Instructions to follow: Only the lines that hold "Home" should be in the answer, each copied from the data below.

[Records from a collection]
--- START ---

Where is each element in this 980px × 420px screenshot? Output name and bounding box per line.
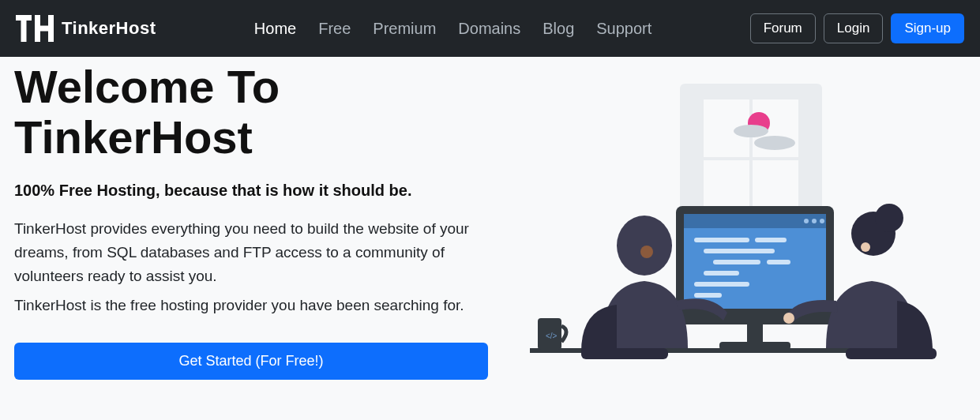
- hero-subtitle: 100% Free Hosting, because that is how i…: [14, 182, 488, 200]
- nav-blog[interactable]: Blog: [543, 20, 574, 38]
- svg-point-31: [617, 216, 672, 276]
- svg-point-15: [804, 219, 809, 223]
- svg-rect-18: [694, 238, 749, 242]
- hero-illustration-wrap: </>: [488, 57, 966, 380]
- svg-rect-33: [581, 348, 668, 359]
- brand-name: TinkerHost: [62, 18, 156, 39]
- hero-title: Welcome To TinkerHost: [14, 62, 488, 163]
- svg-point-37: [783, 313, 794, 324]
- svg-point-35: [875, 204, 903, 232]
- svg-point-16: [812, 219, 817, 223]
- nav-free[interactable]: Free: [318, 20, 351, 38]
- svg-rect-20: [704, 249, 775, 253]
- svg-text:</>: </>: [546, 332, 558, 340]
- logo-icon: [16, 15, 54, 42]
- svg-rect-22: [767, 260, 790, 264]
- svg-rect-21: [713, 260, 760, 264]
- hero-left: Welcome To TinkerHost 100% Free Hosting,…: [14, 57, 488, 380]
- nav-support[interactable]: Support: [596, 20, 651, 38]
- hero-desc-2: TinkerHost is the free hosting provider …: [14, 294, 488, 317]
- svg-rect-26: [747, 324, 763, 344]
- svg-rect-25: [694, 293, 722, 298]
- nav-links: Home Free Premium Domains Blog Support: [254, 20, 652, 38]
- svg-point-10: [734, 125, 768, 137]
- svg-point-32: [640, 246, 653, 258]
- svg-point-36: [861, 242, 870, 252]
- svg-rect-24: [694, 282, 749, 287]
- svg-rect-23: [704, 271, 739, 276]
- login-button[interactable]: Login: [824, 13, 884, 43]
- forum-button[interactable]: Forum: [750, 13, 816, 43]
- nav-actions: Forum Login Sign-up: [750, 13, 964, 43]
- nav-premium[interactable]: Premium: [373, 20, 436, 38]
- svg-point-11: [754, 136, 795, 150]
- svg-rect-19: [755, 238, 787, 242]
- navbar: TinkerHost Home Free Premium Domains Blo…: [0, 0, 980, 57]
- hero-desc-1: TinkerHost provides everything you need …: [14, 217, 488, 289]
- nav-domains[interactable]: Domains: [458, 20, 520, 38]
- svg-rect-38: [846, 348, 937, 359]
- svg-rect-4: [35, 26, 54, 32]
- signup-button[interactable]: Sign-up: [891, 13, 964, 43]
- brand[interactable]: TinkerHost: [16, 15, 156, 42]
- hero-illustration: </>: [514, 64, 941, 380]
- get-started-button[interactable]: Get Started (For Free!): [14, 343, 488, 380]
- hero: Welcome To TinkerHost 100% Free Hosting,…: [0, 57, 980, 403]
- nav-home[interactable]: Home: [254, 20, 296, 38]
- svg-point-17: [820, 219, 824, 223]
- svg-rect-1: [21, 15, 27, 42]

--- END ---

Worked solution:
- nav-links: Home Free Premium Domains Blog Support: [254, 20, 652, 38]
- navbar: TinkerHost Home Free Premium Domains Blo…: [0, 0, 980, 57]
- nav-home[interactable]: Home: [254, 20, 296, 38]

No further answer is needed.